Sculptures de poche

Dans le cadre des sculptures de poches, la poche peut-être considérée à la fois comme un moyen de transport (voire comme un atelier secret où l’on froisse, plie, roule des matériaux du quotidien) et comme un lieu d’exposition. Lorsque je transporte une sculpture de poche d’un lieu à un autre, je ne la déplace pas en vue de l’installer dans un endroit plus approprié (une salle d’exposition par exemple) : la poche est son lieu d’exposition. Toutefois le terme d’« exposition » n’est plus vraiment approprié ici. Si exposer c’est « mettre en vue », « révéler » ou « laisser voir » un objet ou une image, les sculptures de poche ne s’exposent pas, tout au moins pas de manière traditionnelle. Cette difficulté à utiliser le terme d’« exposition » montre à quel point la notion de discrétion peut poser problème dans le cadre des arts plastiques où le regard et la visibilité sont fondamentaux. On ne peut donc pas dire qu’il s’agit d’une « ex-position ». C’est pourquoi je parlerais plutôt d’une « dis-position ». Les sculptures de poche sont effectivement des objets dont on dispose (et que l’on dispose), que l’on peut manipuler, déplacer, ranger, etc. Même lorsque je les présente dans le cadre d’une « exposition », je laisse toujours le public en « disposer » en les posant sur une table.
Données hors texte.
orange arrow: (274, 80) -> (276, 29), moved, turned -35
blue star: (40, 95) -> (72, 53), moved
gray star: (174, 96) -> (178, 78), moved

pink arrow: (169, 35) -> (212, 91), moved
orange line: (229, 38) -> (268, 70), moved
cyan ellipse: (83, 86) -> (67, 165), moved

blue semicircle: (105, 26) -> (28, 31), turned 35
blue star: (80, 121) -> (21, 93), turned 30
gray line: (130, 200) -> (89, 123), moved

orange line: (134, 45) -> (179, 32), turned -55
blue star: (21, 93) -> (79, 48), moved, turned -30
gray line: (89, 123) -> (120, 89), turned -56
On pourrait même dire que les sculptures de poche font partie d’un dispositif de dispositions qui implique différentes formes de monstration. Elles existent :

1/ dans les poches (mais elles peuvent être aussi posées sur une étagère, sur une table de nuit, oubliées dans un jean et passées à la machine…)

2/ dans des salles d’exposition (le plus souvent sur des tables bien que j’en dissémine également, de manière presque invisible, dans tout l’espace d’exposition)
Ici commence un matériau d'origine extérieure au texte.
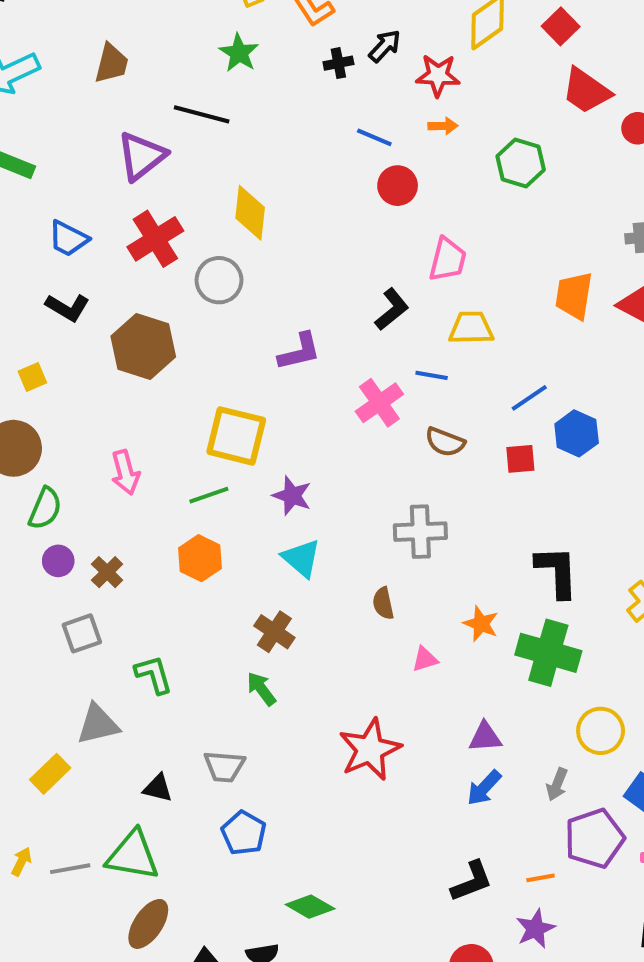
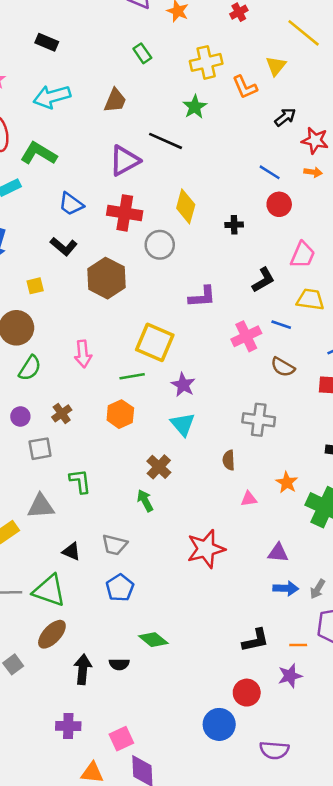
black cross: (338, 63) -> (234, 225), moved
red cross: (155, 239) -> (125, 213), turned 32
purple circle: (58, 561) -> (20, 416), moved
blue arrow: (484, 788) -> (286, 588), moved, turned -140

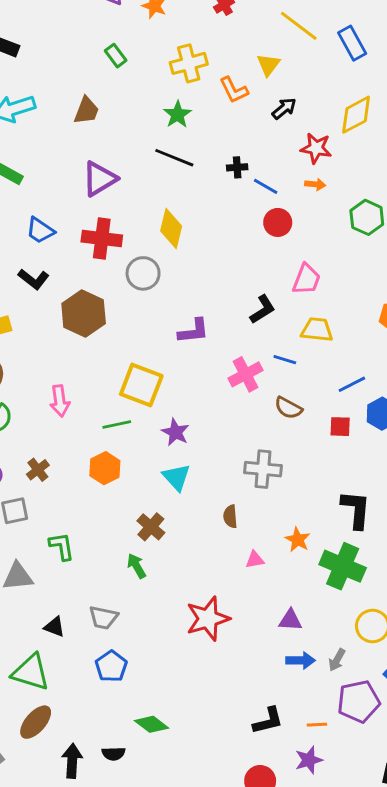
black arrow: (285, 117) -> (284, 108), moved
black line: (166, 141) -> (174, 158), moved
black cross: (234, 225) -> (237, 167), moved

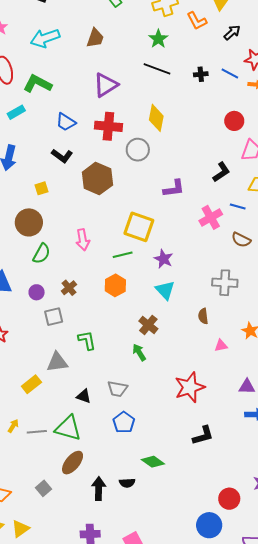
blue line: (266, 186) -> (230, 73), moved
red circle: (278, 222) -> (234, 121), moved
black L-shape: (268, 721) -> (203, 435), moved

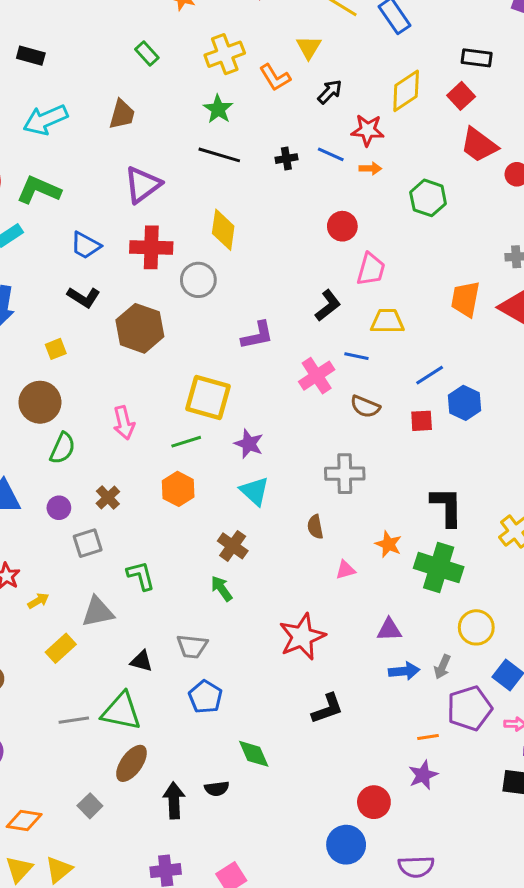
yellow arrow: (13, 426) -> (38, 601), moved, turned 32
green diamond: (153, 462) -> (254, 754), turned 35

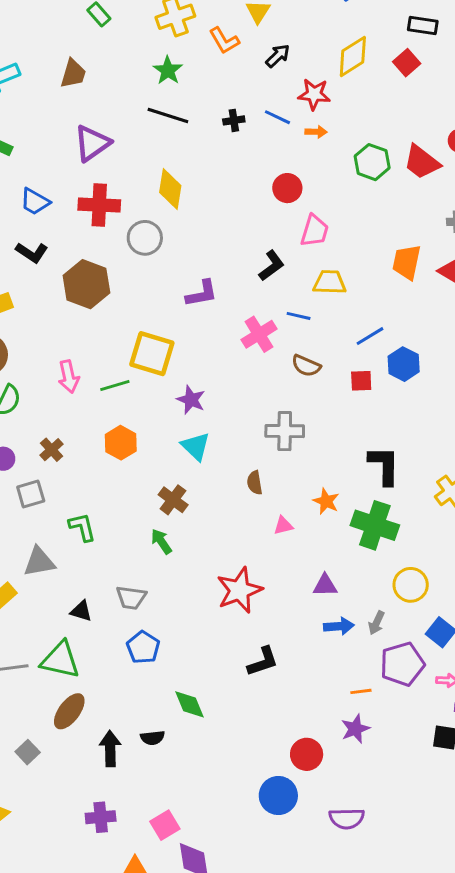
red trapezoid: (479, 145) -> (422, 162), moved
green line: (186, 442) -> (115, 386), moved

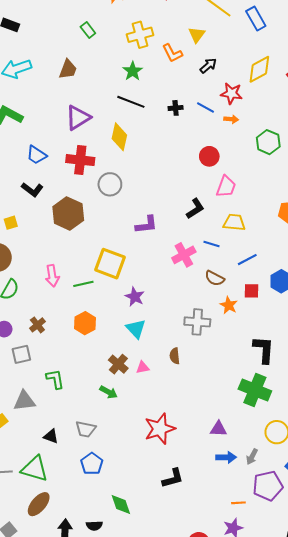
yellow diamond: (170, 189) -> (119, 137), moved
blue line: (370, 336) -> (247, 260), moved
orange star: (326, 501) -> (229, 305), moved
pink triangle: (283, 526) -> (143, 367), moved
green arrow: (161, 541) -> (109, 392), turned 150

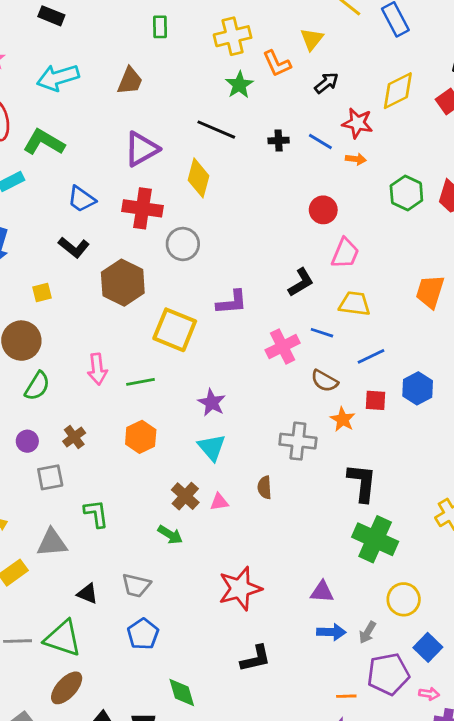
green rectangle: (88, 30) -> (160, 27), turned 35
green star: (133, 71) -> (239, 85), moved
yellow square: (110, 264) -> (175, 330), moved
black L-shape: (264, 350) -> (362, 483), moved

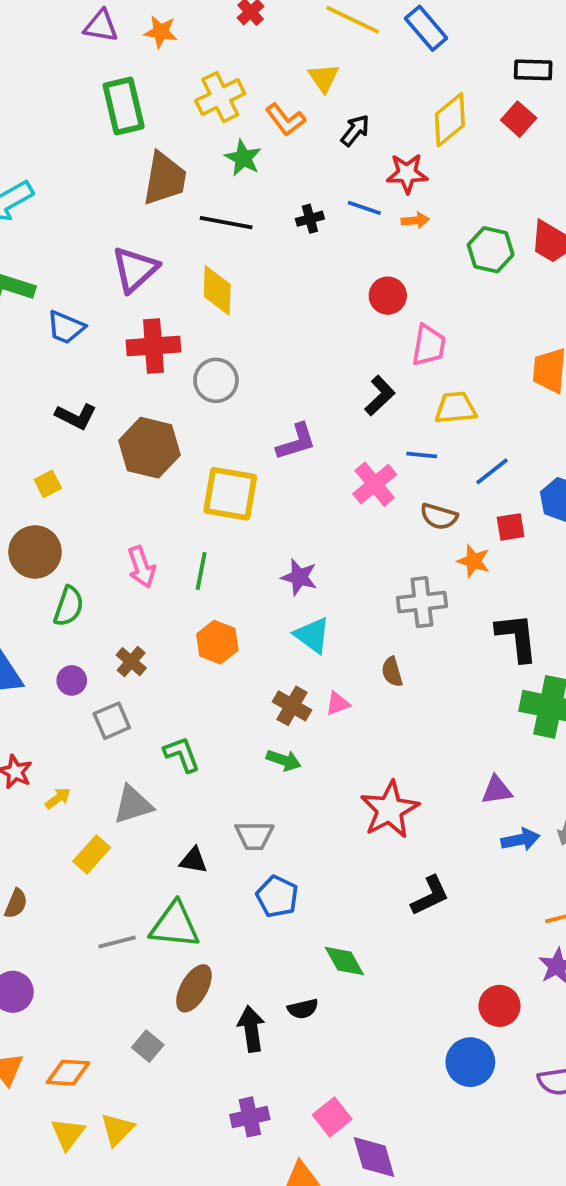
green rectangle: (160, 27) -> (124, 106), size x1.8
brown trapezoid: (130, 81) -> (165, 179), moved, size x1.4
blue trapezoid: (81, 199) -> (66, 327), moved
green line: (141, 382) -> (201, 571), turned -56

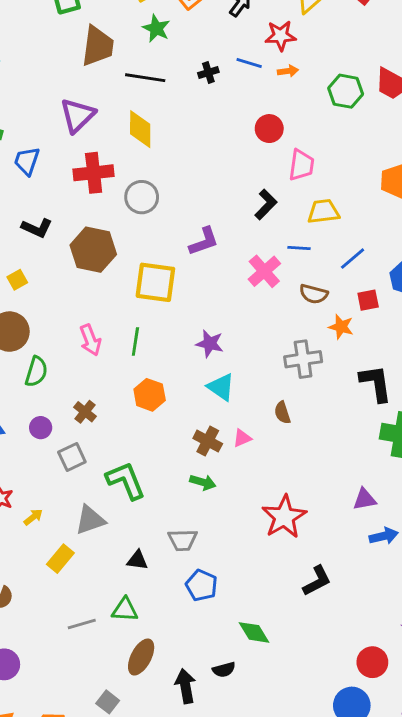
blue trapezoid: (66, 327) -> (27, 161), turned 88
green L-shape: (182, 754) -> (126, 481), size x1.4
green triangle: (175, 925) -> (125, 610), size x0.7

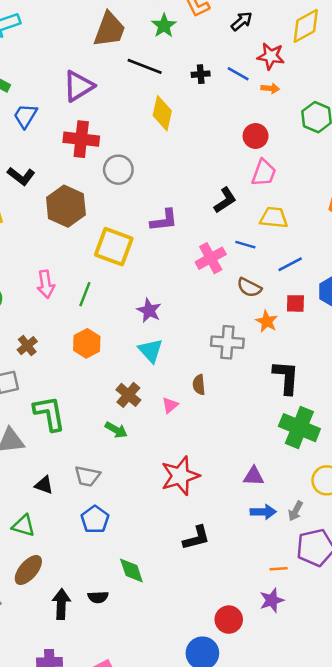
yellow diamond: (140, 129) -> (162, 113), moved
red circle: (269, 129) -> (256, 136), moved
pink triangle: (242, 438) -> (170, 405), moved, turned -30

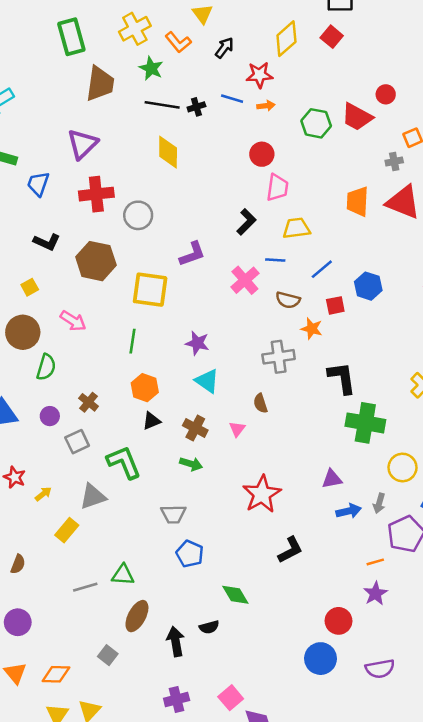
black line: (145, 66) -> (162, 105), moved
pink arrow: (46, 284) -> (73, 321), moved, turned -36
black triangle: (44, 485) -> (151, 421), moved, turned -30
3/ en portant ces objets avec moi au quotidien. J’ai trouvé une autre manière encore de les « utiliser » : je me suis mis à les présenter aux personnes que je rencontrais. D’abord il s’agissait d’amis, dans des soirées ou des moments de convivialité. Je sortais machinalement la sculpture et commençais à jouer avec. Puis la discussion commençait et je me mettais à parler de mon travail et des raisons qui me poussaient à faire cela. La discussion continuait ainsi et c’était souvent l’occasion de discussions sur l’art (et sur d’autres choses qui n’ont rien à voir). Très souvent je finissais par donner la sculpture en question aux personnes avec qui j’en parlais. Cette manière d’envisager la disposition de l’oeuvre m’a toujours énormément plu. Elle correspond bien à l’idée que je me fais d’une certaine forme de discrétion dans l’art de créer et de discuter. Présenter mon travail à une, dix ou cent personnes ne change rien au travail lui-même. Souvent, un interlocuteur souhaite savoir ce que l’on « fait dans la vie ». C’est parfois compliqué de s’expliquer sur le sujet lorsqu’on est plasticien… Petit à petit je me suis à avoir ces objets avec moi en permanence et à les présenter à des quasi-inconnus.

4/ j’utilise également les sculptures de poche comme outils pour réaliser des petites installations que je photographie ou que je filme.